Transforming our high streets
High streets are dangerous places to be at the moment – at least if you are a retailer. They were under pressure from the growth of online shopping even before the pandemic, but over the past year it has been carnage in terms of shop closures. Household names such as Oasis, Debenhams and Carphone Warehouse and many others are disappearing from our high streets forever.
The downturn in high street retailing is having a huge impact on the nature of city and town centres as the number of empty properties multiply. As result, many of these areas have a growing feeling of long-term decay.
But while the picture looks bleak now, the decline of retail is allowing local authorities to rethink what high streets might become in the future. Predictably, the answer is not more retail.
Many of those leading the transformation of high streets are looking to create an environment that is less reliant on retail but has a wider mix of uses, where people can live, work, relax, learn and be entertained as well as buy things.
Museums and galleries offer a number of these services and therefore have the opportunity to play an important role in revitalising our high streets.
Like many UK cities, Derby has seen a huge increase in empty retail units in recent years, including the recent confirmation that its Debenhams department store will close. The Derby City Centre Masterplan 2030 sets out the council’s strategy to regenerate the city centre. The aim is leverage £3.5bn in investment, create 4,000 new jobs and deliver 1,900 new homes.
One of the significant projects mentioned by the council as part of the masterplan is converting the Silk Mill into the Museum of Making.
Tony Butler, executive director of Derby Museums, which is developing the £17m scheme, has found that those involved in planning the transformation of city centres in Derby and elsewhere are taking the role of culture much more seriously.
“There has been quite a sea-change in the way that those shaping the future of city centres such as councils are thinking about high streets and Covid has transformed this further,” Butler says. “What is interesting is that they are coming to us, which used to be unusual, as before we spent often time trying to bash down the door and make ourselves heard.”

The Museum of Making is due to open this spring, Covid restrictions permitting.
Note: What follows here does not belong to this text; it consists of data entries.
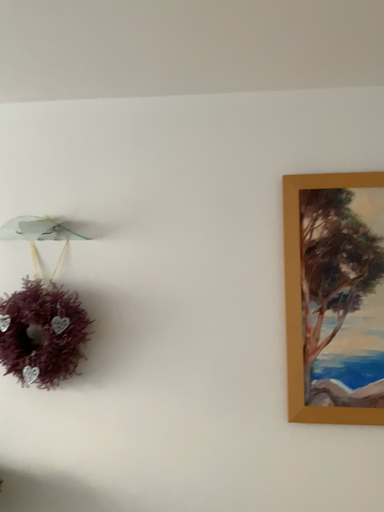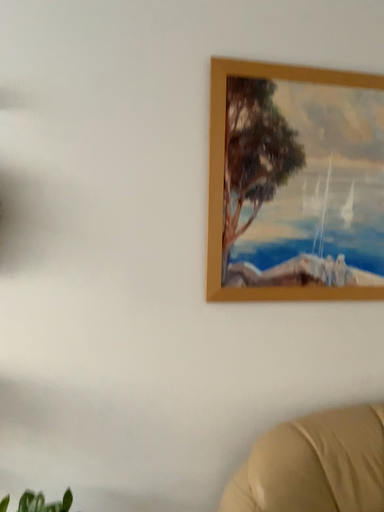 Question: How did the camera likely rotate when shooting the video?

Choices:
 (A) rotated right
 (B) rotated left

Answer: (A) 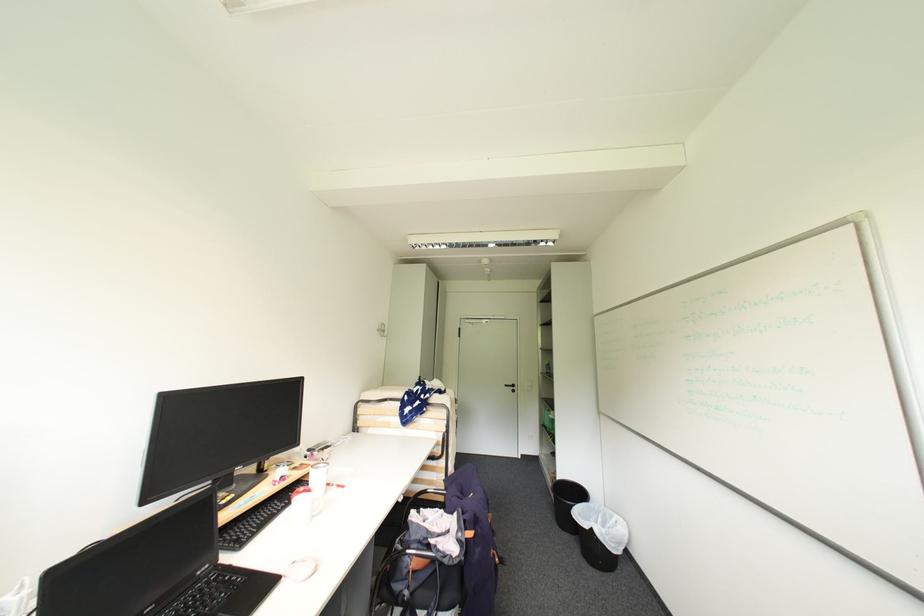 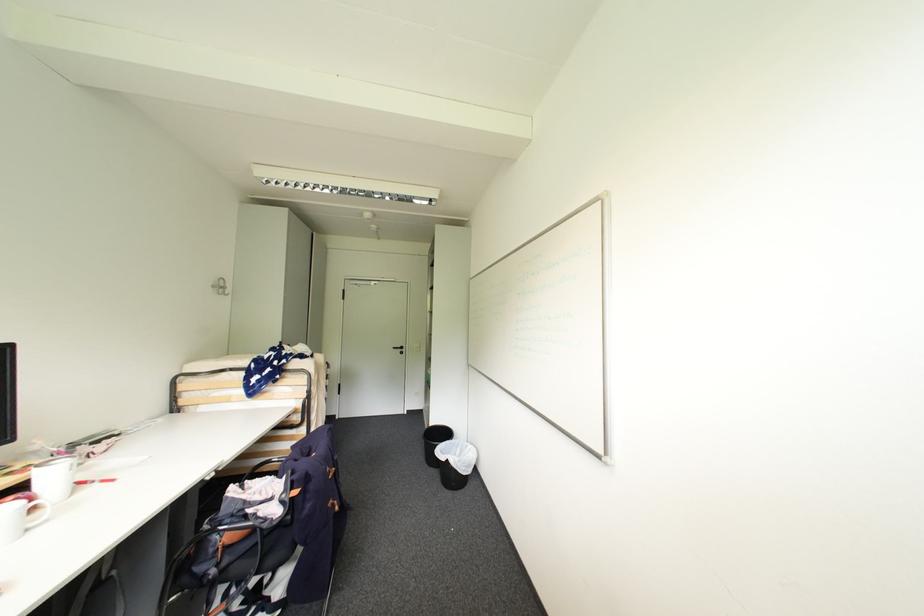 Find the pixel in the second image that matches pixel 513 387 in the first image.

(400, 349) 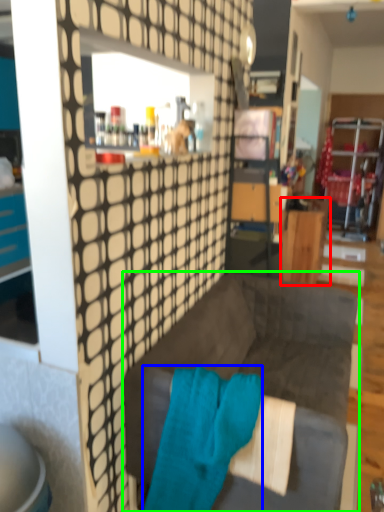 Question: Based on their relative distances, which object is nearer to desk (highlighted by a red box)? Choose from bath towel (highlighted by a blue box) and studio couch (highlighted by a green box).

Choices:
 (A) bath towel
 (B) studio couch

Answer: (B) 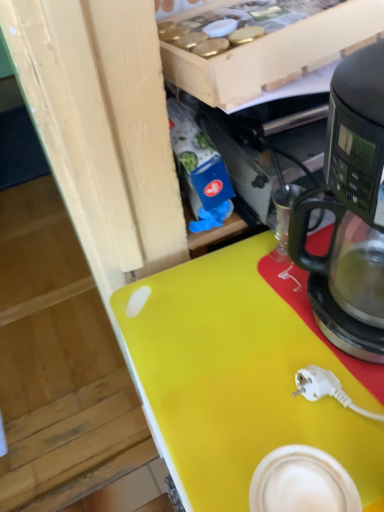 Question: From a real-world perspective, does black matte coffee maker at right sit lower than yellow matte desk at center?

Choices:
 (A) no
 (B) yes

Answer: (A)

Question: From the image's perspective, would you say black matte coffee maker at right is shown under yellow matte desk at center?

Choices:
 (A) no
 (B) yes

Answer: (A)

Question: Can you see black matte coffee maker at right touching yellow matte desk at center?

Choices:
 (A) no
 (B) yes

Answer: (A)

Question: Can we say black matte coffee maker at right lies outside yellow matte desk at center?

Choices:
 (A) yes
 (B) no

Answer: (A)

Question: Does black matte coffee maker at right contain yellow matte desk at center?

Choices:
 (A) yes
 (B) no

Answer: (B)

Question: Is black matte coffee maker at right facing towards yellow matte desk at center?

Choices:
 (A) yes
 (B) no

Answer: (B)

Question: Is yellow matte desk at center shorter than black matte coffee maker at right?

Choices:
 (A) yes
 (B) no

Answer: (B)

Question: Considering the relative positions of yellow matte desk at center and black matte coffee maker at right in the image provided, is yellow matte desk at center in front of black matte coffee maker at right?

Choices:
 (A) no
 (B) yes

Answer: (A)

Question: Can you confirm if yellow matte desk at center is positioned to the right of black matte coffee maker at right?

Choices:
 (A) yes
 (B) no

Answer: (B)

Question: Considering the relative sizes of yellow matte desk at center and black matte coffee maker at right in the image provided, is yellow matte desk at center thinner than black matte coffee maker at right?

Butler says the project has become the inspiration for City Makers, a scheme to make Derby a place where makers, artists, designers and those in creative digital businesses can thrive, while pumping life back into the high street. Like the museum itself, the initiative draws on Derby’s rich manufacturing heritage.
“To keep people in the city centre you really need a strong cultural offer,” Butler says. “City centres have been really transactional – you come in, do your shopping, go to the cinema and then leave. The trick now is making these appealing places to live.”
Pop-ups and museum stores
Museums all over the UK have already been involved in projects to help bring high streets back to life. This has often involved taking over vacant retail units with pop-up exhibitions, which has also had the advantage of helping museums reach new audiences. In other cases, such as the Migration Museum in south-east London and the Prescot Museum in north-west England, museums have taken up permanent homes in shopping centres.
There have also been some innovative larger-scale projects, including The Secret Collection, the first publicly-accessible museum store on a UK high street. This £3.7m facility opened to the public in early 2018 and houses tens of thousands of items from Renfrewshire’s museum collections. The project is part of a wider plan to use the Paisley cultural assets to revitalise the town, including the £42m redevelopment of the museum.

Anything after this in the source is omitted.